The Forgotten
dir. Joseph Ruben
Opens Fri Sept 24.

In the '70s, it was corporate and governmental conspiracies being discovered by unlikely heroes. In the '80s, we saw men having sex with crazy, murderous women, only to be saved by their sainted wives. The '90s were dominated by sinister father figures. And up to now, the mainstream thrillers of the '00s have been dominated by a theme with slightly more existential resonance: the failure, and/or manipulation of memory. It's hard to make the case that these films--typically big studio productions designed to resemble gothic horror stories and appeal to the suburban paranoia that infects the middle class like a rash--actually tell us very much about the times we live in, because after a year or two, all these movies just seem like crass, manipulative, Zeitgeist-baiting trash designed to follow the formula of the godhead, Fatal Attraction. They do indicate at least one thing: that audiences can be conned into seeing any old formulaic crap, so long as it has a good enough trailer.

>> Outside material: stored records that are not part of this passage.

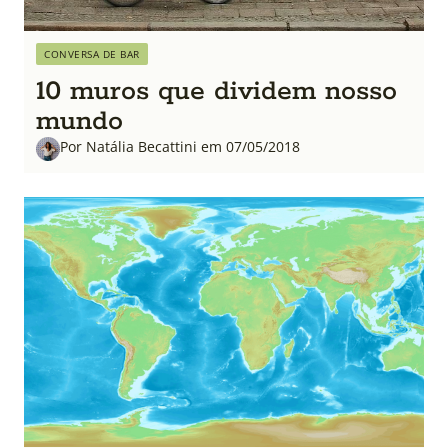
CONVERSA DE BAR
10 muros que dividem nosso
mundo
Por Natália Becattini em 07/05/2018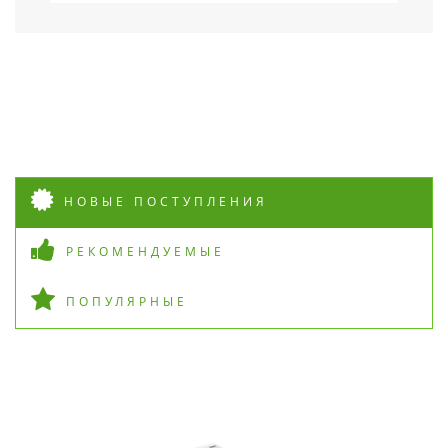
НОВЫЕ ПОСТУПЛЕНИЯ
РЕКОМЕНДУЕМЫЕ
ПОПУЛЯРНЫЕ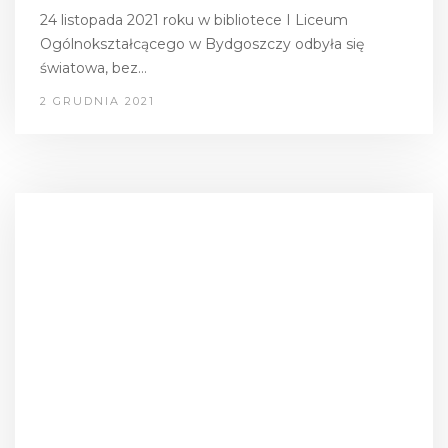
24 listopada 2021 roku w bibliotece I Liceum
Ogólnokształcącego w Bydgoszczy odbyła się
światowa, bez…
2 GRUDNIA 2021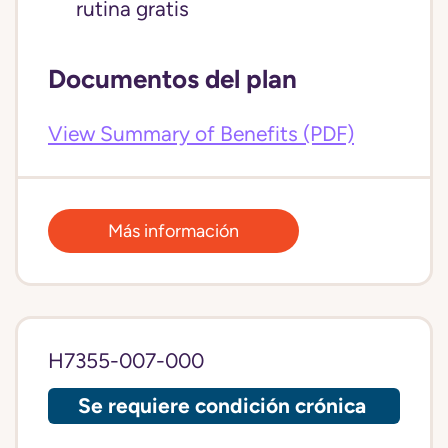
rutina gratis
Documentos del plan
View Summary of Benefits (PDF)
Más información
H7355-007-000
Se requiere condición crónica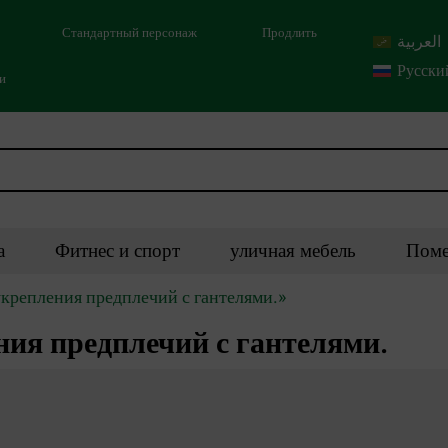
Стандартный персонаж
Продлить
العربية
Русски
ми
а
Фитнес и спорт
уличная мебель
Поме
укрепления предплечий с гантелями.»
ия предплечий с гантелями.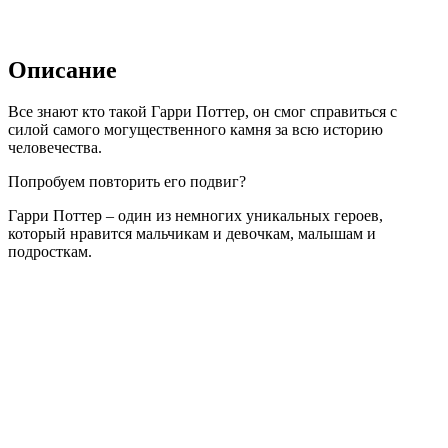
Описание
Все знают кто такой Гарри Поттер, он смог справиться с
силой самого могущественного камня за всю историю
человечества.
Попробуем повторить его подвиг?
Гарри Поттер – один из немногих уникальных героев,
который нравится мальчикам и девочкам, малышам и
подросткам.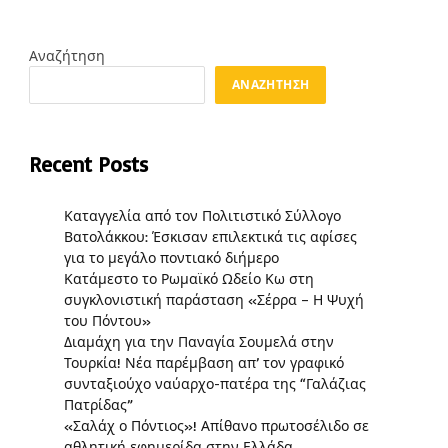
Αναζήτηση
ΑΝΑΖΉΤΗΣΗ
Recent Posts
Καταγγελία από τον Πολιτιστικό Σύλλογο
Βατολάκκου: Έσκισαν επιλεκτικά τις αφίσες
για το μεγάλο ποντιακό διήμερο
Κατάμεστο το Ρωμαϊκό Ωδείο Κω στη
συγκλονιστική παράσταση «Σέρρα – Η Ψυχή
του Πόντου»
Διαμάχη για την Παναγία Σουμελά στην
Τουρκία! Νέα παρέμβαση απ’ τον γραφικό
συνταξιούχο ναύαρχο-πατέρα της “Γαλάζιας
Πατρίδας”
«Σαλάχ ο Πόντιος»! Απίθανο πρωτοσέλιδο σε
αθλητική εφημερίδα στην Ελλάδα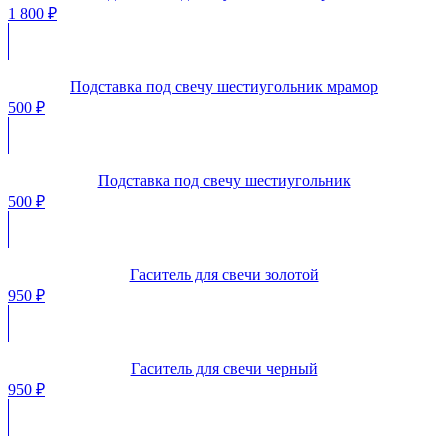
1 800
₽
Подставка под свечу шестиугольник мрамор
500
₽
Подставка под свечу шестиугольник
500
₽
Гаситель для свечи золотой
950
₽
Гаситель для свечи черный
950
₽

All this throat clearing is just a prelude to the good news, which is that The Forgotten is a surprisingly strong mainstream thriller, with twists that are both implausible and utterly credible, thanks especially to the open-wound vulnerability of the great Julianne Moore. She plays a bereaved mother who suddenly begins to suspect that everyone around her--shrink, husband, neighbor--is part of a conspiracy to make her believe her dead son never existed. Because this is a thriller, she's right, of course, but in a world of infinite possibilities, the choices made by screenwriter Gerald DiPego and highly skilled genre director Joseph Ruben justify the thrills in a refreshingly inventive style. Of course, I can't really divulge anything about the story without significantly diminishing its unfolding. I can say, however, that the film's existential paranoia pays off handily before downshifting into a disappointingly conventional thriller ending.